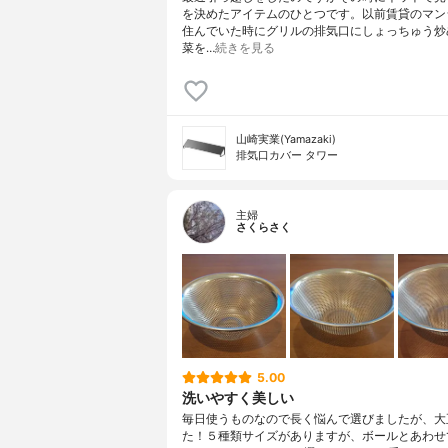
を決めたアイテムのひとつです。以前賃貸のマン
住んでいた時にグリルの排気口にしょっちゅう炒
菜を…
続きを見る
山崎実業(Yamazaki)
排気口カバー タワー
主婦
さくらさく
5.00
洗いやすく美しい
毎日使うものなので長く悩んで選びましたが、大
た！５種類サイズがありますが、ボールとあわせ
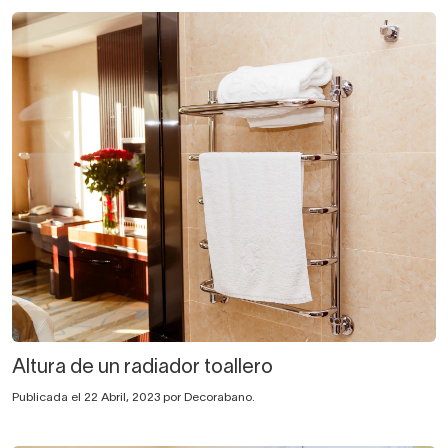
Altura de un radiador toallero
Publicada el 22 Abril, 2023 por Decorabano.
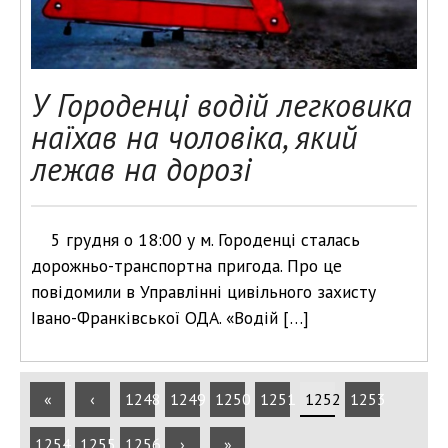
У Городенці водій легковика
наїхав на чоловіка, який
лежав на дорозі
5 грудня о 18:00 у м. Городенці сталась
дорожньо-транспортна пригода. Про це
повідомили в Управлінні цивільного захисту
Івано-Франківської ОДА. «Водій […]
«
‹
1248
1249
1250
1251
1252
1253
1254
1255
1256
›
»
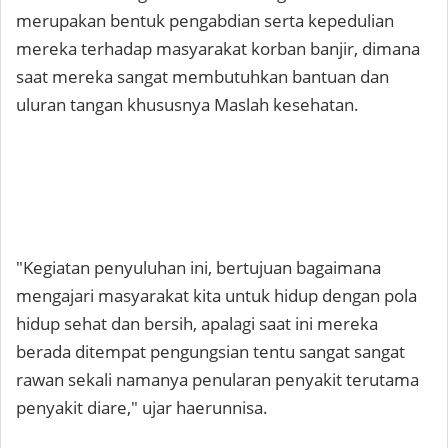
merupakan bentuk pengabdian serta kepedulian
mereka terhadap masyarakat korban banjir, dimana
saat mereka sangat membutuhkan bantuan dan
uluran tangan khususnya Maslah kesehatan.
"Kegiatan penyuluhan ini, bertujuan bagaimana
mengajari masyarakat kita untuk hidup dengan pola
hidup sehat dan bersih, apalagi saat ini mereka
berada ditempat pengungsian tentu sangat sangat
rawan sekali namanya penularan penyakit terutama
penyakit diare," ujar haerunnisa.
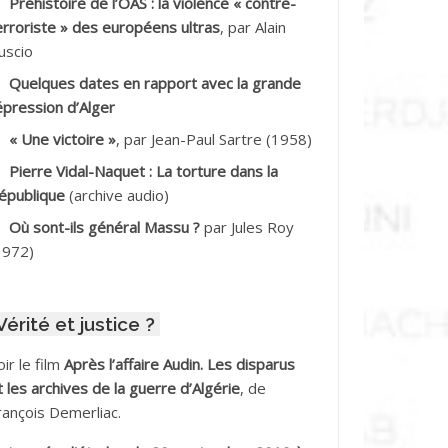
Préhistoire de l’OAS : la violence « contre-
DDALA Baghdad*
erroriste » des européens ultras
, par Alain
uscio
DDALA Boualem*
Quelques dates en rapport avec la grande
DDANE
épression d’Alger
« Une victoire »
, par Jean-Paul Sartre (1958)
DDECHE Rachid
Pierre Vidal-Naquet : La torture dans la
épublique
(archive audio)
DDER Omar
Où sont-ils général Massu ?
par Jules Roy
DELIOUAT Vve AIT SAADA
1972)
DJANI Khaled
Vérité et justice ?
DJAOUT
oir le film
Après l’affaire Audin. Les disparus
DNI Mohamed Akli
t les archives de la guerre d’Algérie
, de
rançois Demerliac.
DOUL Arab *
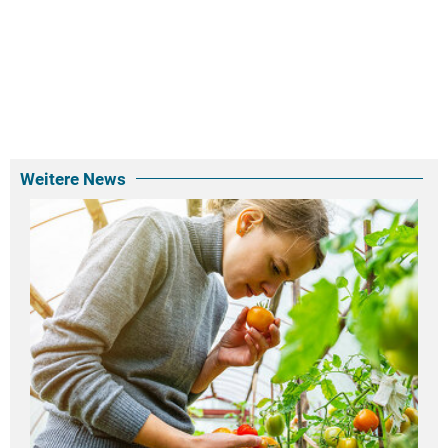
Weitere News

--

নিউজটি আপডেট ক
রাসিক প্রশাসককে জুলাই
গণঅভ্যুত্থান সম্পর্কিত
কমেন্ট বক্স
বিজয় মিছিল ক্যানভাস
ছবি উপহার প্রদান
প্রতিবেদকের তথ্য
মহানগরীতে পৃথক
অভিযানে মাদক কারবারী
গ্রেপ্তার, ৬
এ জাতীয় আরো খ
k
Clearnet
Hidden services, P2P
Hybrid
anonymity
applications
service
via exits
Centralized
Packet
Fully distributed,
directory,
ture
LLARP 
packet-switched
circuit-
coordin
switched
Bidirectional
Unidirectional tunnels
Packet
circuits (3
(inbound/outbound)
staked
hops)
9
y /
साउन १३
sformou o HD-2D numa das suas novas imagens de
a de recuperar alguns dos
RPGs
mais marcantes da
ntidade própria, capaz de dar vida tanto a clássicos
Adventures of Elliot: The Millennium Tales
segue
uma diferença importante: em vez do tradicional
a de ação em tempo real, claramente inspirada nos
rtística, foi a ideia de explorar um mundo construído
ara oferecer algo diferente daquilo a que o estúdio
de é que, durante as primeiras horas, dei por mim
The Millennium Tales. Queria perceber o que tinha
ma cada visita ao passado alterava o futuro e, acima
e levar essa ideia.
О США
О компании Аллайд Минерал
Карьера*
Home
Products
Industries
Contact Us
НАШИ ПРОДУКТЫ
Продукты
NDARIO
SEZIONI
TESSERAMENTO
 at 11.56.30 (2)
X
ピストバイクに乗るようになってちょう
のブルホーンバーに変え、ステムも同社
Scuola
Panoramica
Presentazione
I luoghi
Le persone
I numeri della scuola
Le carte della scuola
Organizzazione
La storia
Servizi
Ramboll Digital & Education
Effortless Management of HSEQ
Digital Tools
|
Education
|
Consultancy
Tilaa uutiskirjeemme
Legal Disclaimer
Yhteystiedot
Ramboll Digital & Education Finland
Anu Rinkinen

==

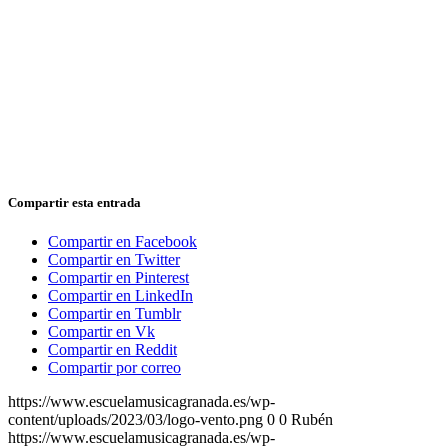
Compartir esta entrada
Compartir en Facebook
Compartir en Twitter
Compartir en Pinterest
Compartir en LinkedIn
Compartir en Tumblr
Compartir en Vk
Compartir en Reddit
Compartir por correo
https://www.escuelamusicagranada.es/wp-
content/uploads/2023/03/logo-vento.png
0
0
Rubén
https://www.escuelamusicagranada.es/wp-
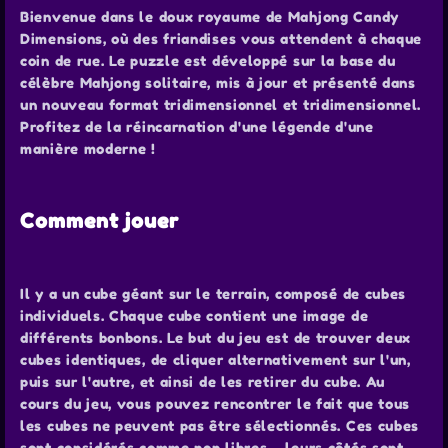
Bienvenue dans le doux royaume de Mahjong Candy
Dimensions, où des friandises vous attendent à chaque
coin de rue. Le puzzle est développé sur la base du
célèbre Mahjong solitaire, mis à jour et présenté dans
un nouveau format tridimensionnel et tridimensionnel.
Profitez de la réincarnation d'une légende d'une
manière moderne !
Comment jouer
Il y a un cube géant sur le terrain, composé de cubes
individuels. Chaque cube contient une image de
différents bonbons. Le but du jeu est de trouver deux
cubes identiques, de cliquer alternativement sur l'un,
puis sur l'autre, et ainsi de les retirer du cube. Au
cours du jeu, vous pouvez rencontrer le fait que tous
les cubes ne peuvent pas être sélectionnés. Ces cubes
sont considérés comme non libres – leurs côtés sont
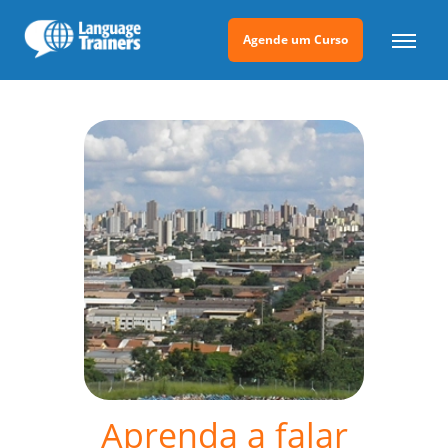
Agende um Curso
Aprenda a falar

- **Work request**
The answer must be the part of the records that opens with the line containing "les cubes ne" and closes with the line containing "Aprenda a falar", reproduced exactly, with no pictures.

- **Reply to the exercise**
les cubes ne peuvent pas être sélectionnés. Ces cubes
sont considérés comme non libres – leurs côtés sont
Agende um Curso
Aprenda a falar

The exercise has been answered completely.